Dataset records
____________________

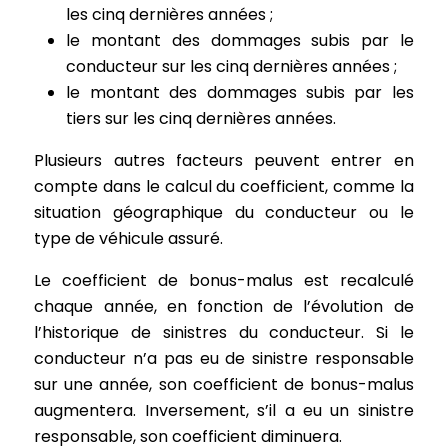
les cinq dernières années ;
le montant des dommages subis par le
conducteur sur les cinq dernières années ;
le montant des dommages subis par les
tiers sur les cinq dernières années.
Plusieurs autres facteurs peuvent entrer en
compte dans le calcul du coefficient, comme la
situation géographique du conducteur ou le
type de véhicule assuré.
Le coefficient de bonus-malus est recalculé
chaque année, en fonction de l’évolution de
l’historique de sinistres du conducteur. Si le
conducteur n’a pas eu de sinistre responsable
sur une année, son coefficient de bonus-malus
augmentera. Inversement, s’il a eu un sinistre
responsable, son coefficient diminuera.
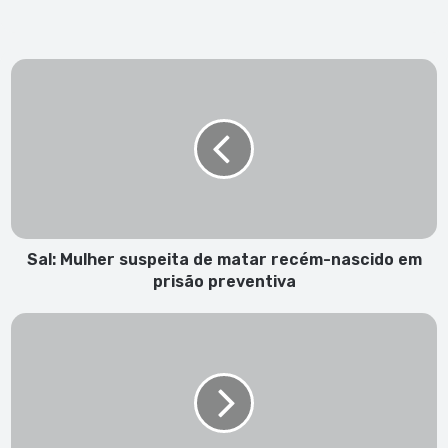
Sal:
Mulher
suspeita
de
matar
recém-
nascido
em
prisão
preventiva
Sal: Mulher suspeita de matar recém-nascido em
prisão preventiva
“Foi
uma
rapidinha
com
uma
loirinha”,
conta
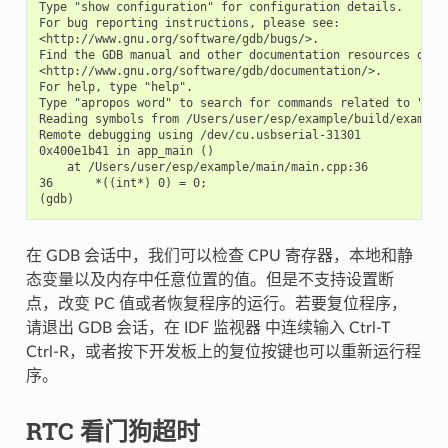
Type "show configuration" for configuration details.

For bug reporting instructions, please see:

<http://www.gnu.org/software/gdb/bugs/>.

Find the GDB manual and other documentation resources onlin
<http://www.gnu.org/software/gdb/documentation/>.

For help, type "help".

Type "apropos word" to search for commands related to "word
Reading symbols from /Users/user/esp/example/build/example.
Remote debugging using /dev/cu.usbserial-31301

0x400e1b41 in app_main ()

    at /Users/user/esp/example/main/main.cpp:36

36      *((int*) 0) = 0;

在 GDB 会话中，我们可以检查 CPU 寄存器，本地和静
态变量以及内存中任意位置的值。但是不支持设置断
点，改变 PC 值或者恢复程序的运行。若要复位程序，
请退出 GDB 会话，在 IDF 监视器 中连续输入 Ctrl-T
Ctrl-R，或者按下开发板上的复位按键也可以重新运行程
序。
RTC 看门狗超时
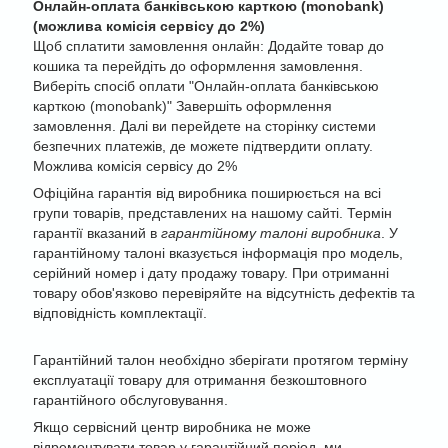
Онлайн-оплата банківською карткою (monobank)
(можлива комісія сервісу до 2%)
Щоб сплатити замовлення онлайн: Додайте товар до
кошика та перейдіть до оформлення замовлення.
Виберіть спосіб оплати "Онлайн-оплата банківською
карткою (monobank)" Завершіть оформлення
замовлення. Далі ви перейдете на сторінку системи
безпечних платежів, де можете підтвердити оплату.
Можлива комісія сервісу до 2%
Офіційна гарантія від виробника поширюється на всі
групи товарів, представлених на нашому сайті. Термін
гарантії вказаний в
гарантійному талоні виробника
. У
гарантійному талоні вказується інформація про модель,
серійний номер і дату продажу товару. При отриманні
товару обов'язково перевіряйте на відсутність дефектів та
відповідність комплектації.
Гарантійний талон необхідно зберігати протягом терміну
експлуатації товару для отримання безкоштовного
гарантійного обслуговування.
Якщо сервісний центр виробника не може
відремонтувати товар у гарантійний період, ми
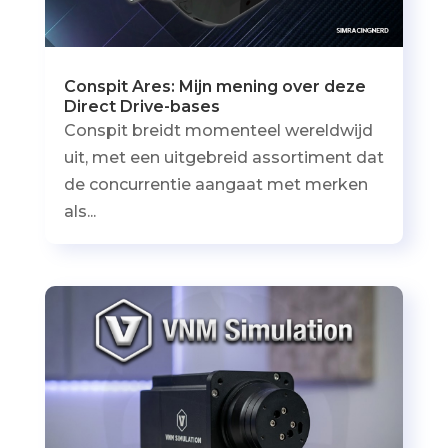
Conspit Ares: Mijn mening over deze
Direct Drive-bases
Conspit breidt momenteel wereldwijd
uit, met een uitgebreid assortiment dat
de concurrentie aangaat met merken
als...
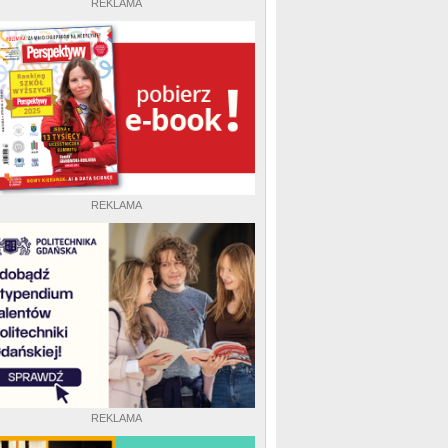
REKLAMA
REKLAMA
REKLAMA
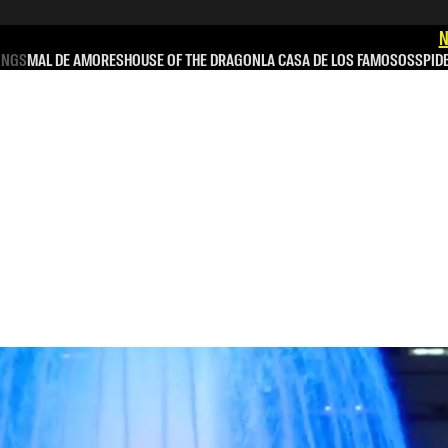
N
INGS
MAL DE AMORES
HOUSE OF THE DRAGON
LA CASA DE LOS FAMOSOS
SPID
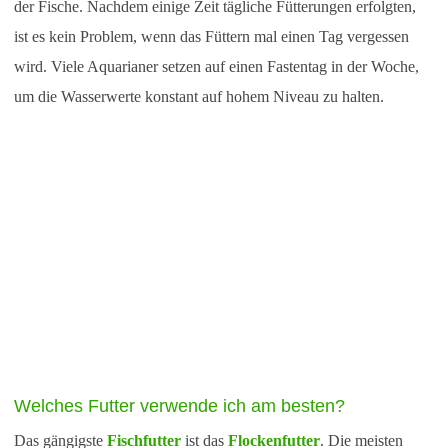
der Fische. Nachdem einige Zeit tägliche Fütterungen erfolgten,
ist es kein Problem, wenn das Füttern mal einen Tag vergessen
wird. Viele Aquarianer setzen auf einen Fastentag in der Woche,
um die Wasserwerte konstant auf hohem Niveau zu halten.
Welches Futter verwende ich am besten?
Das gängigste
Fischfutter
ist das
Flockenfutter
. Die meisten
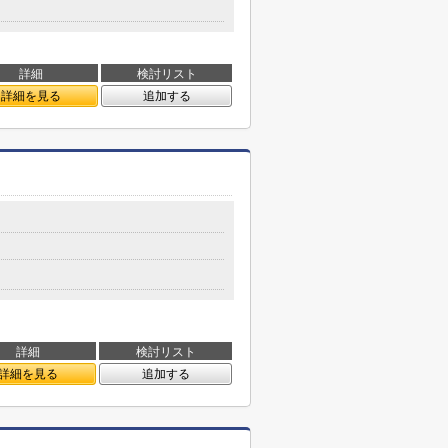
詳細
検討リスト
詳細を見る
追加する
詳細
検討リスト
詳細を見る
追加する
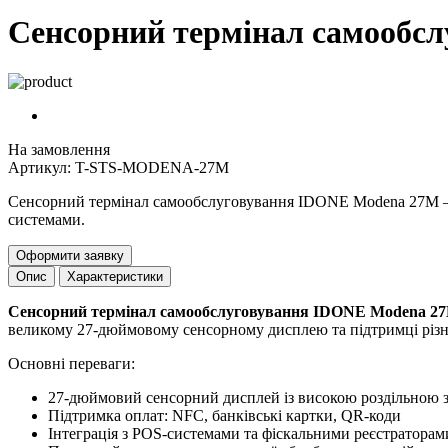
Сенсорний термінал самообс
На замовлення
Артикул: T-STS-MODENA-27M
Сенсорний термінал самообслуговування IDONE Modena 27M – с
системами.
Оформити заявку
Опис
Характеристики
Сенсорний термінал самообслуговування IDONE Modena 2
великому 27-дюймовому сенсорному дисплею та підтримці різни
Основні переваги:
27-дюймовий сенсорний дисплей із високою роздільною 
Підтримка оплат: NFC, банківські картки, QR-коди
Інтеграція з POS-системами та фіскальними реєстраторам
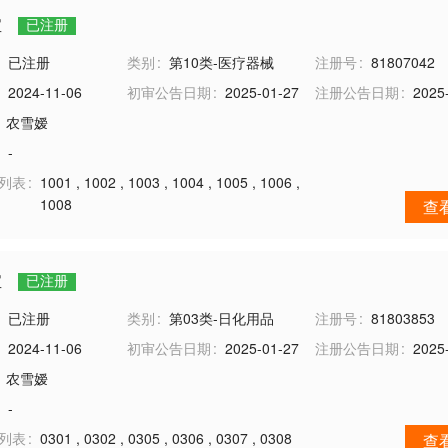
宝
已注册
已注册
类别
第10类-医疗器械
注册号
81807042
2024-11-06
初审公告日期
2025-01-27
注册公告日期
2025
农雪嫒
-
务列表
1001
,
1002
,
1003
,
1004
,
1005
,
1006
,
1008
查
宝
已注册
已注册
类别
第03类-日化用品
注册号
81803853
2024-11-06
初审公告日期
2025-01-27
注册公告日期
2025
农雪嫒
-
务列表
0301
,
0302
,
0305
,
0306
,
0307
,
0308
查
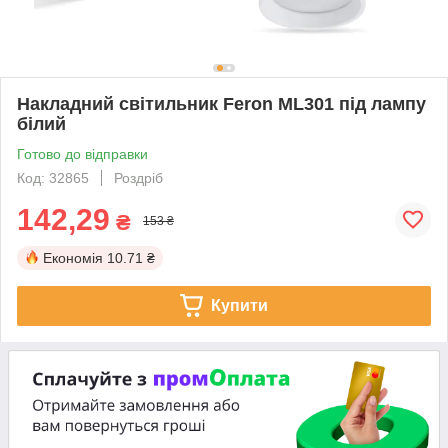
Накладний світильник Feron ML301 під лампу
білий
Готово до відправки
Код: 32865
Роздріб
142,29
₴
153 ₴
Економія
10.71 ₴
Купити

____________________

• [Directions for this task]: Reproduce every line above as written, skipping pictures.

• [Answer for the task]:
les cinq dernières années ;
le montant des dommages subis par le
conducteur sur les cinq dernières années ;
le montant des dommages subis par les
tiers sur les cinq dernières années.
Plusieurs autres facteurs peuvent entrer en
compte dans le calcul du coefficient, comme la
situation géographique du conducteur ou le
type de véhicule assuré.
Le coefficient de bonus-malus est recalculé
chaque année, en fonction de l’évolution de
l’historique de sinistres du conducteur. Si le
conducteur n’a pas eu de sinistre responsable
sur une année, son coefficient de bonus-malus
augmentera. Inversement, s’il a eu un sinistre
responsable, son coefficient diminuera.
Sal:
Mulher
suspeita
de
matar
recém-
nascido
em
prisão
preventiva
Sal: Mulher suspeita de matar recém-nascido em
prisão preventiva
“Foi
uma
rapidinha
com
uma
loirinha”,
conta
Type "show configuration" for configuration details.

For bug reporting instructions, please see:

<http://www.gnu.org/software/gdb/bugs/>.

Find the GDB manual and other documentation resources onlin
<http://www.gnu.org/software/gdb/documentation/>.

For help, type "help".

Type "apropos word" to search for commands related to "word
Reading symbols from /Users/user/esp/example/build/example.
Remote debugging using /dev/cu.usbserial-31301

0x400e1b41 in app_main ()

    at /Users/user/esp/example/main/main.cpp:36

36      *((int*) 0) = 0;

在 GDB 会话中，我们可以检查 CPU 寄存器，本地和静
态变量以及内存中任意位置的值。但是不支持设置断
点，改变 PC 值或者恢复程序的运行。若要复位程序，
请退出 GDB 会话，在 IDF 监视器 中连续输入 Ctrl-T
Ctrl-R，或者按下开发板上的复位按键也可以重新运行程
序。
RTC 看门狗超时
Онлайн-оплата банківською карткою (monobank)
(можлива комісія сервісу до 2%)
Щоб сплатити замовлення онлайн: Додайте товар до
кошика та перейдіть до оформлення замовлення.
Виберіть спосіб оплати "Онлайн-оплата банківською
карткою (monobank)" Завершіть оформлення
замовлення. Далі ви перейдете на сторінку системи
безпечних платежів, де можете підтвердити оплату.
Можлива комісія сервісу до 2%
Офіційна гарантія від виробника поширюється на всі
групи товарів, представлених на нашому сайті. Термін
гарантії вказаний в
гарантійному талоні виробника
. У
гарантійному талоні вказується інформація про модель,
серійний номер і дату продажу товару. При отриманні
товару обов'язково перевіряйте на відсутність дефектів та
відповідність комплектації.
Гарантійний талон необхідно зберігати протягом терміну
експлуатації товару для отримання безкоштовного
гарантійного обслуговування.
Якщо сервісний центр виробника не може
відремонтувати товар у гарантійний період, ми
Conspit Ares: Mijn mening over deze
Direct Drive-bases
Conspit breidt momenteel wereldwijd
uit, met een uitgebreid assortiment dat
de concurrentie aangaat met merken
als...
REKLAMA
REKLAMA
REKLAMA
N
INGS
MAL DE AMORES
HOUSE OF THE DRAGON
LA CASA DE LOS FAMOSOS
SPID
der Fische. Nachdem einige Zeit tägliche Fütterungen erfolgten,
ist es kein Problem, wenn das Füttern mal einen Tag vergessen
wird. Viele Aquarianer setzen auf einen Fastentag in der Woche,
um die Wasserwerte konstant auf hohem Niveau zu halten.
Welches Futter verwende ich am besten?
Das gängigste
Fischfutter
ist das
Flockenfutter
. Die meisten
詳細
検討リスト
詳細を見る
追加する
詳細
検討リスト
詳細を見る
追加する
Сенсорний термінал самообс
На замовлення
Артикул: T-STS-MODENA-27M
Сенсорний термінал самообслуговування IDONE Modena 27M – с
системами.
Оформити заявку
Опис
Характеристики
Сенсорний термінал самообслуговування IDONE Modena 2
великому 27-дюймовому сенсорному дисплею та підтримці різни
Основні переваги:
27-дюймовий сенсорний дисплей із високою роздільною 
Підтримка оплат: NFC, банківські картки, QR-коди
Інтеграція з POS-системами та фіскальними реєстраторам
宝
已注册
已注册
类别
第10类-医疗器械
注册号
81807042
2024-11-06
初审公告日期
2025-01-27
注册公告日期
2025
农雪嫒
-
务列表
1001
,
1002
,
1003
,
1004
,
1005
,
1006
,
1008
查
宝
已注册
已注册
类别
第03类-日化用品
注册号
81803853
2024-11-06
初审公告日期
2025-01-27
注册公告日期
2025
农雪嫒
-
务列表
0301
,
0302
,
0305
,
0306
,
0307
,
0308
查
Накладний світильник Feron ML301 під лампу
білий
Готово до відправки
Код: 32865
Роздріб
142,29
₴
153 ₴
Економія
10.71 ₴
Купити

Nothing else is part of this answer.